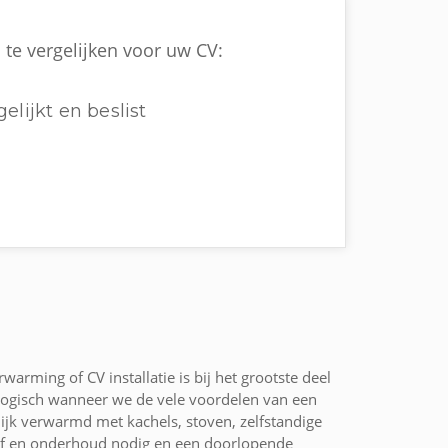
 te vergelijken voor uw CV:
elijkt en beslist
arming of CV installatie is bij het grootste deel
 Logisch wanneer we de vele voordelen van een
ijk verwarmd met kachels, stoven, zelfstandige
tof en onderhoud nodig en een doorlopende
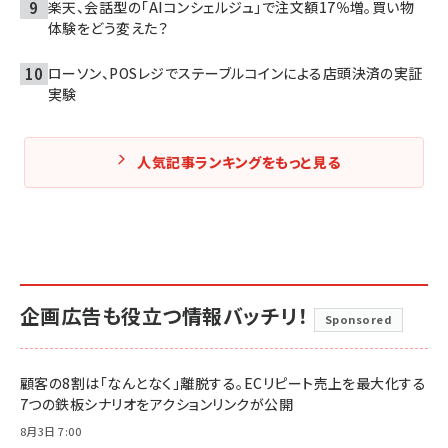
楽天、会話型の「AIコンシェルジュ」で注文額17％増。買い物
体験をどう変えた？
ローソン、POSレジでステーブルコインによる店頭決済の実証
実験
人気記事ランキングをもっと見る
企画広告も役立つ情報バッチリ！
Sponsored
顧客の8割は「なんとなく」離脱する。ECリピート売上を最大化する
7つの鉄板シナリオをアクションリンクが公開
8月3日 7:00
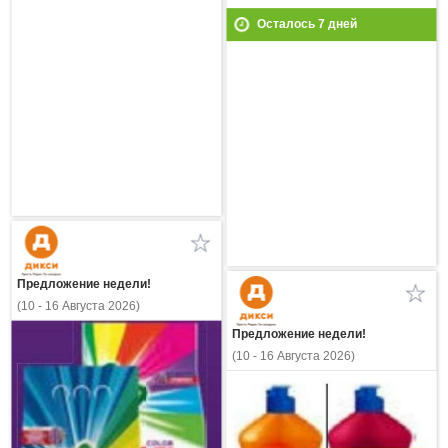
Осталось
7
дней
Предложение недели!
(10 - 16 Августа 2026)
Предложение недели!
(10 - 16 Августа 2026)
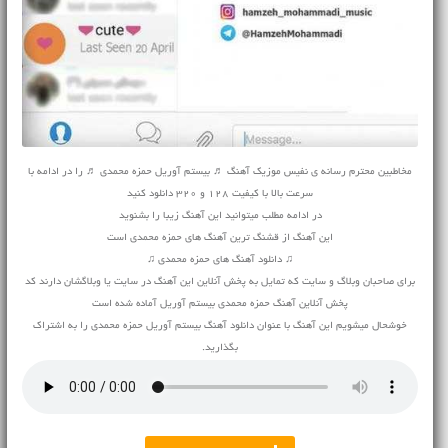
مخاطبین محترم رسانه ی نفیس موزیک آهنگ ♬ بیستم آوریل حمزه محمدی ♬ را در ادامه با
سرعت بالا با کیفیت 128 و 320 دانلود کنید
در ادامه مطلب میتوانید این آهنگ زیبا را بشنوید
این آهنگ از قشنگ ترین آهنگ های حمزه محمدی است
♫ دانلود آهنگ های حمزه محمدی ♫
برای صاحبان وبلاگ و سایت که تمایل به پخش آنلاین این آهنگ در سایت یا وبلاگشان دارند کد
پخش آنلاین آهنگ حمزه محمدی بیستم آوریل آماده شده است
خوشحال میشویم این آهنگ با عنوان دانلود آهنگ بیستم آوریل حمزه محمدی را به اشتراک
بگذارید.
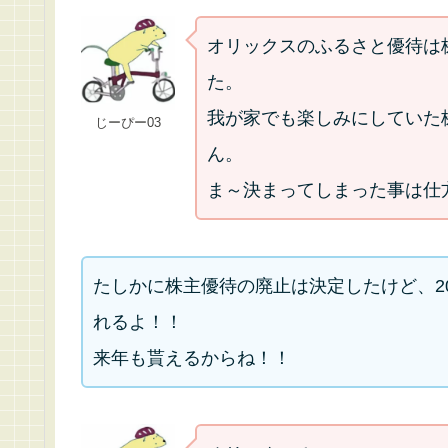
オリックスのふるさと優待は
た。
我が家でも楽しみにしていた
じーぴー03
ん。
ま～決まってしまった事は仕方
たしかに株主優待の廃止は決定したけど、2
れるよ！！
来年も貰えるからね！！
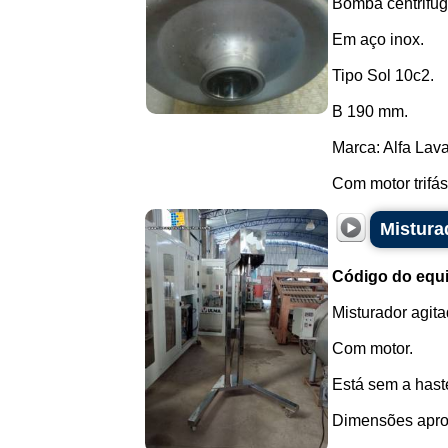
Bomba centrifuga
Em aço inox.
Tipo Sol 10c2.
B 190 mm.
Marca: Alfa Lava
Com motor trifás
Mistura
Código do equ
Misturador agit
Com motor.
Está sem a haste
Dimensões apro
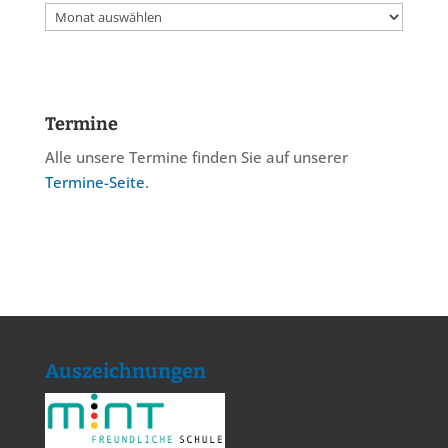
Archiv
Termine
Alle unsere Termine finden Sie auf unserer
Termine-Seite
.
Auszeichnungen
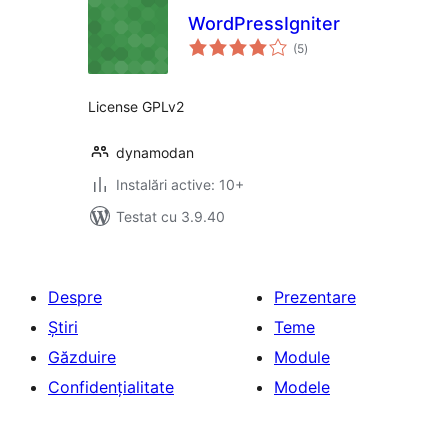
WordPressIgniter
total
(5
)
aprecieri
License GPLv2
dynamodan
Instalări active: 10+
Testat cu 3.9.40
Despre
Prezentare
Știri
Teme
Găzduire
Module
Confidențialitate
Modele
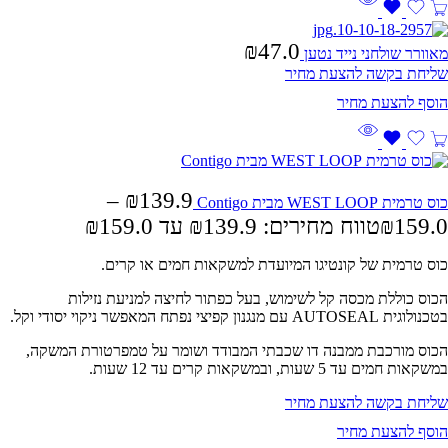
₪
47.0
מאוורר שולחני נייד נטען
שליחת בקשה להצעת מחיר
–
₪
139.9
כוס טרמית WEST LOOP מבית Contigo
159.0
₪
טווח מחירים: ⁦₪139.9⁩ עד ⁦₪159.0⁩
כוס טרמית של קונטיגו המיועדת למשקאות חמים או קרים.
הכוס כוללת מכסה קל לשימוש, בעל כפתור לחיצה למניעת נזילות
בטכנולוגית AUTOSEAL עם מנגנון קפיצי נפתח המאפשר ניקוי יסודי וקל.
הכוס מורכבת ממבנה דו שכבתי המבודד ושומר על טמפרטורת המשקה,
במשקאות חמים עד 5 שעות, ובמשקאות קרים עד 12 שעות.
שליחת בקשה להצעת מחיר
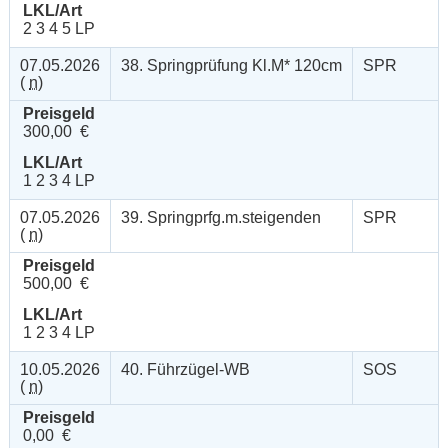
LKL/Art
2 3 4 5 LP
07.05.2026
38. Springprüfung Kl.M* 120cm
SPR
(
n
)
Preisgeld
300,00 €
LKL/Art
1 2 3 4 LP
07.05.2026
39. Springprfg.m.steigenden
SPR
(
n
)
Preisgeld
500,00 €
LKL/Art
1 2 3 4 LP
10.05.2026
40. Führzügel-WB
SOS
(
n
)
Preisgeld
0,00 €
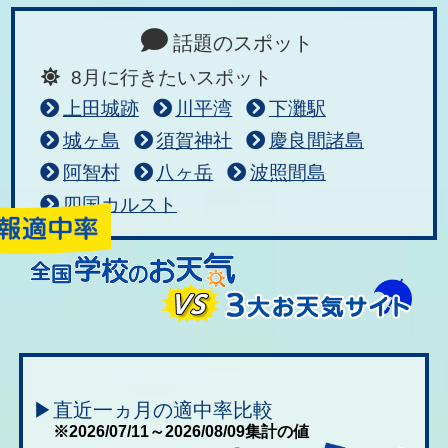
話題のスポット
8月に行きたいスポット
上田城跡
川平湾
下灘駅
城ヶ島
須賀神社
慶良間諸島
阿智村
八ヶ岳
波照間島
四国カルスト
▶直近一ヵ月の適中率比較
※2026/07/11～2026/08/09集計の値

******************************

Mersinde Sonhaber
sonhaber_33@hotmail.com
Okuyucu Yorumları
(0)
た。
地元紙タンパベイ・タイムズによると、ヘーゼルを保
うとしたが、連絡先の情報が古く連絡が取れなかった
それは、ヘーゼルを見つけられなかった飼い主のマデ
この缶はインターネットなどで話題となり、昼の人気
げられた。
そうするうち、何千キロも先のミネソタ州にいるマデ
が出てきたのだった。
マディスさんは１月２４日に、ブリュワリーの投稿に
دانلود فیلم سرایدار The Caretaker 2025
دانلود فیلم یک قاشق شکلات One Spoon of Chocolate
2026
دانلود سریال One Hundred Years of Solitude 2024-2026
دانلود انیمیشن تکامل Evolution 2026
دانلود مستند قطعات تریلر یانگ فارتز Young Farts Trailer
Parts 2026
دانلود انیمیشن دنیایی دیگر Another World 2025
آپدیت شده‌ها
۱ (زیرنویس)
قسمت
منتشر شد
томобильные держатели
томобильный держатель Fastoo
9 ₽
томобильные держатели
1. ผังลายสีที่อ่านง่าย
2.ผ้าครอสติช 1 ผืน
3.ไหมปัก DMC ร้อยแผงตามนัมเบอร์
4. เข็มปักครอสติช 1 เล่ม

******************************

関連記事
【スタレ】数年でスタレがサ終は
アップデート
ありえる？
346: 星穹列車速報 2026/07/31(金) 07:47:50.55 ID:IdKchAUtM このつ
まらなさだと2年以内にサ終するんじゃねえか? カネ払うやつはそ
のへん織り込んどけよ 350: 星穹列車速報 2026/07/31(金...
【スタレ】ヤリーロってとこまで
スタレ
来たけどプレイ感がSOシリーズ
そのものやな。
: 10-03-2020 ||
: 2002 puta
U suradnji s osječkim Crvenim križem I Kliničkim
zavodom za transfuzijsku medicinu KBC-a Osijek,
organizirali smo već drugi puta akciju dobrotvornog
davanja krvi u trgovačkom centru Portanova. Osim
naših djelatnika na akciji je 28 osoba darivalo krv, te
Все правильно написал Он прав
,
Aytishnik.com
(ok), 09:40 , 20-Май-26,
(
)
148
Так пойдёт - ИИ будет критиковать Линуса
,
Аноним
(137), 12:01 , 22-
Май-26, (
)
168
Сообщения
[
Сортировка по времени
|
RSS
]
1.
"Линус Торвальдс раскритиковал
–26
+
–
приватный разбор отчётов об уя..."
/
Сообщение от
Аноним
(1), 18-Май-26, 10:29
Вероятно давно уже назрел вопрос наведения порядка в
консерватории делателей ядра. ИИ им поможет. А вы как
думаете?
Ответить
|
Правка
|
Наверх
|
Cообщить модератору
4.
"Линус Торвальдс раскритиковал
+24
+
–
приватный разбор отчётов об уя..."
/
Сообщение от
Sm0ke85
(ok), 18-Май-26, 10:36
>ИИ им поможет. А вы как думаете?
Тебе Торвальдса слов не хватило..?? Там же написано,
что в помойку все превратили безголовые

******************************

In the data above, find the line containing "te vergelijken voor" and the line containing "ま～決まってしまった事は仕方". Repeat those two lines and everything between them exactly, minus the pictures.

## [Written answer]
 te vergelijken voor uw CV:
elijkt en beslist
arming of CV installatie is bij het grootste deel
 Logisch wanneer we de vele voordelen van een
ijk verwarmd met kachels, stoven, zelfstandige
tof en onderhoud nodig en een doorlopende
楽天、会話型の「AIコンシェルジュ」で注文額17％増。買い物
体験をどう変えた？
ローソン、POSレジでステーブルコインによる店頭決済の実証
実験
人気記事ランキングをもっと見る
企画広告も役立つ情報バッチリ！
Sponsored
顧客の8割は「なんとなく」離脱する。ECリピート売上を最大化する
7つの鉄板シナリオをアクションリンクが公開
8月3日 7:00
Осталось
7
дней
Предложение недели!
(10 - 16 Августа 2026)
Предложение недели!
(10 - 16 Августа 2026)
مخاطبین محترم رسانه ی نفیس موزیک آهنگ ♬ بیستم آوریل حمزه محمدی ♬ را در ادامه با
سرعت بالا با کیفیت 128 و 320 دانلود کنید
در ادامه مطلب میتوانید این آهنگ زیبا را بشنوید
این آهنگ از قشنگ ترین آهنگ های حمزه محمدی است
♫ دانلود آهنگ های حمزه محمدی ♫
برای صاحبان وبلاگ و سایت که تمایل به پخش آنلاین این آهنگ در سایت یا وبلاگشان دارند کد
پخش آنلاین آهنگ حمزه محمدی بیستم آوریل آماده شده است
خوشحال میشویم این آهنگ با عنوان دانلود آهنگ بیستم آوریل حمزه محمدی را به اشتراک
بگذارید.
オリックスのふるさと優待は
た。
我が家でも楽しみにしていた
じーぴー03
ん。
ま～決まってしまった事は仕方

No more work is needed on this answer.